Dianne Cohler-Esses
This photo and the accompanying article represent the span of culture and history I navigated in order to become the first female rabbi, as well as the only non-Orthodox rabbi from the Syrian Jewish community.
Very few people leave the tightly-knit world of the Syrian Jewish community in Brooklyn and when they do, they often leave the way of life behind, including any kind of religious practice. When I left my community, I also left all forms of Jewish life. But, ultimately, I reclaimed a Jewish way of life on my own terms – terms that would allow me, as a woman, to have a voice.
I encountered the feminist movement in my later high school years. It offered alternatives to getting married and having children at the age of 19, the only model I had grown up with. The notion that a woman could become a rabbi didn't enter my mind until I was in college. The American feminist movement, and ultimately Jewish feminism, gave me the strength and imagination to leave the Syrian community and create a new life.
However, in my journey through the Jewish Ashkenazic world and the Jewish feminist world, I often felt my own history eclipsed. Non-Western Jewish history and culture were largely invisible at the Conservative seminary I attended, as well as in the consciousness of most Ashkenazic Jews. Moreover, being a feminist made it difficult for me to bring the lives of generations of Syrian Jewish women – lives that consisted of creating, maintaining, and sustaining families as well as weaving familial and communal webs – into my own life and world. I believed I needed to reject those women and all they represented in order to become who I was: a woman who went to college, a single working woman living outside of the confines of the community, a rabbi, and a feminist.
This photograph was featured in an exhibition I worked on in the mid-1980s on Syrian Jewish immigration to this country. Taken by Judith Helfand, it features a woman stirring a pot in her kitchen. That is all: a Syrian Jewish immigrant woman stirring a simple pot in a simple kitchen in the heart of the community in Flatbush, Brooklyn. The second artifact is an article I wrote during my first year at the Seminary about entering rabbinical school and the reactions of my parents, their friends, and a rabbi in the community. The distance from that pot to my own world is vast. Not easily and not often crossed. Jewish feminism provided the bridge from one shore to the other. Now my work is to stir.

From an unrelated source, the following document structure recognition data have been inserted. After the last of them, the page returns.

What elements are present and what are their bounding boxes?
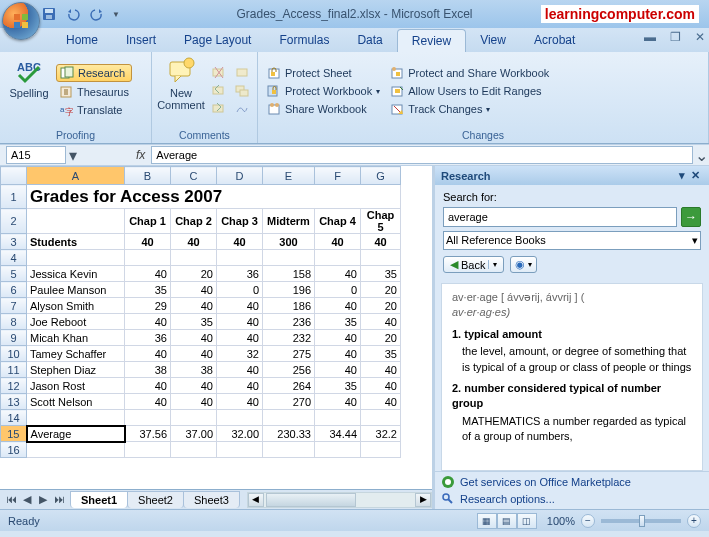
cell[interactable]: [263, 410, 315, 426]
protect-workbook-button[interactable]: Protect Workbook ▾: [264, 83, 383, 99]
cell[interactable]: 35: [361, 266, 401, 282]
show-ink-button[interactable]: [232, 101, 252, 117]
cell[interactable]: 40: [217, 330, 263, 346]
cell[interactable]: 275: [263, 346, 315, 362]
spreadsheet-grid[interactable]: ABCDEFG1Grades for Access 20072Chap 1Cha…: [0, 166, 432, 509]
cell[interactable]: [171, 442, 217, 458]
column-header[interactable]: D: [217, 167, 263, 185]
zoom-level[interactable]: 100%: [547, 515, 575, 527]
cell[interactable]: 300: [263, 234, 315, 250]
cell[interactable]: 40: [315, 346, 361, 362]
expand-formula-icon[interactable]: ⌄: [693, 146, 709, 165]
row-header[interactable]: 16: [1, 442, 27, 458]
normal-view-button[interactable]: ▦: [477, 513, 497, 529]
first-sheet-icon[interactable]: ⏮: [4, 493, 18, 506]
share-workbook-button[interactable]: Share Workbook: [264, 101, 383, 117]
column-header[interactable]: B: [125, 167, 171, 185]
cell[interactable]: Paulee Manson: [27, 282, 125, 298]
cell[interactable]: 32.00: [217, 426, 263, 442]
row-header[interactable]: 12: [1, 378, 27, 394]
cell[interactable]: 36: [125, 330, 171, 346]
tab-view[interactable]: View: [466, 29, 520, 52]
row-header[interactable]: 13: [1, 394, 27, 410]
cell[interactable]: 40: [171, 394, 217, 410]
cell[interactable]: 40: [217, 298, 263, 314]
thesaurus-button[interactable]: Thesaurus: [56, 84, 132, 100]
cell[interactable]: 40: [361, 378, 401, 394]
column-header[interactable]: F: [315, 167, 361, 185]
cell[interactable]: 40: [171, 282, 217, 298]
new-comment-button[interactable]: New Comment: [158, 55, 204, 127]
research-search-input[interactable]: [443, 207, 677, 227]
column-header[interactable]: E: [263, 167, 315, 185]
cell[interactable]: 40: [315, 234, 361, 250]
cell[interactable]: [125, 442, 171, 458]
row-header[interactable]: 8: [1, 314, 27, 330]
cell[interactable]: Chap 5: [361, 209, 401, 234]
qat-dropdown-icon[interactable]: ▼: [110, 3, 122, 25]
cell[interactable]: 35: [315, 314, 361, 330]
cell[interactable]: 0: [315, 282, 361, 298]
formula-input[interactable]: Average: [151, 146, 693, 164]
undo-icon[interactable]: [62, 3, 84, 25]
cell[interactable]: 40: [361, 362, 401, 378]
cell[interactable]: [263, 442, 315, 458]
cell[interactable]: 40: [171, 234, 217, 250]
cell[interactable]: Students: [27, 234, 125, 250]
cell[interactable]: 38: [171, 362, 217, 378]
row-header[interactable]: 15: [1, 426, 27, 442]
cell[interactable]: 0: [217, 282, 263, 298]
tab-review[interactable]: Review: [397, 29, 466, 52]
cell[interactable]: [27, 442, 125, 458]
cell[interactable]: [217, 442, 263, 458]
cell[interactable]: 36: [217, 266, 263, 282]
cell[interactable]: 270: [263, 394, 315, 410]
sheet-tab-sheet2[interactable]: Sheet2: [127, 491, 184, 508]
research-source-select[interactable]: All Reference Books▾: [443, 231, 701, 250]
go-button[interactable]: →: [681, 207, 701, 227]
allow-edit-ranges-button[interactable]: Allow Users to Edit Ranges: [387, 83, 552, 99]
cell[interactable]: [27, 250, 125, 266]
tab-home[interactable]: Home: [52, 29, 112, 52]
cell[interactable]: Jason Rost: [27, 378, 125, 394]
research-button[interactable]: Research: [56, 64, 132, 82]
cell[interactable]: 40: [125, 234, 171, 250]
cell[interactable]: Chap 4: [315, 209, 361, 234]
cell[interactable]: 232: [263, 330, 315, 346]
save-icon[interactable]: [38, 3, 60, 25]
cell[interactable]: Chap 2: [171, 209, 217, 234]
protect-sheet-button[interactable]: Protect Sheet: [264, 65, 383, 81]
cell[interactable]: 20: [361, 282, 401, 298]
cell[interactable]: [315, 442, 361, 458]
namebox-dropdown-icon[interactable]: ▾: [66, 146, 80, 165]
next-sheet-icon[interactable]: ▶: [36, 493, 50, 506]
row-header[interactable]: 4: [1, 250, 27, 266]
next-comment-button[interactable]: [208, 101, 228, 117]
back-button[interactable]: ◀ Back ▾: [443, 256, 504, 273]
cell[interactable]: [171, 250, 217, 266]
cell[interactable]: 40: [315, 266, 361, 282]
zoom-slider[interactable]: [601, 519, 681, 523]
cell[interactable]: 40: [315, 330, 361, 346]
cell[interactable]: [171, 410, 217, 426]
cell[interactable]: Jessica Kevin: [27, 266, 125, 282]
column-header[interactable]: A: [27, 167, 125, 185]
cell[interactable]: 32.2: [361, 426, 401, 442]
cell[interactable]: 40: [217, 394, 263, 410]
cell[interactable]: 37.00: [171, 426, 217, 442]
cell[interactable]: 40: [217, 314, 263, 330]
cell[interactable]: 40: [361, 394, 401, 410]
cell[interactable]: 40: [315, 362, 361, 378]
cell[interactable]: 20: [361, 298, 401, 314]
cell[interactable]: [315, 250, 361, 266]
cell[interactable]: Tamey Schaffer: [27, 346, 125, 362]
close-icon[interactable]: ✕: [695, 30, 705, 44]
cell[interactable]: Scott Nelson: [27, 394, 125, 410]
select-all-corner[interactable]: [1, 167, 27, 185]
cell[interactable]: 40: [125, 378, 171, 394]
cell[interactable]: 20: [171, 266, 217, 282]
cell[interactable]: [361, 410, 401, 426]
prev-comment-button[interactable]: [208, 83, 228, 99]
cell[interactable]: Grades for Access 2007: [27, 185, 401, 209]
row-header[interactable]: 10: [1, 346, 27, 362]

Dianne Cohler-Esses is the first woman from the Syrian Jewish community in Brooklyn to become a rabbi, ordained by the Jewish Theological Seminary (JTS) in 1995. She currently serves as Scholar In Residence at UJA Federation in New York. After graduating, she received a year-long fellowship to study with Rabbi Yitz Greenberg and to teach and design curriculum at CLAL, the Center for Leadership and Learning. Subsequently she did advanced academic work in Midrash at the Jewish Theological Seminary and served as educational director for Mishpacha, an online education and support program for alienated Jewish families across America. She was director of a feminist retreat for Ma’yan: The Jewish Women’s Project of the JCC in Manhattan and on the faculty for the Hebrew Union College Kollel, the JTS Hevrutah program, The Skirball Institute and the Bronfman Youth Fellowship. From 1998 until 2002, she was the co-director of the Bronfman Youth Fellowship and subsequently served as their senior educator until the summer of 2005. She lives with her husband – a journalist – and their children in New York City.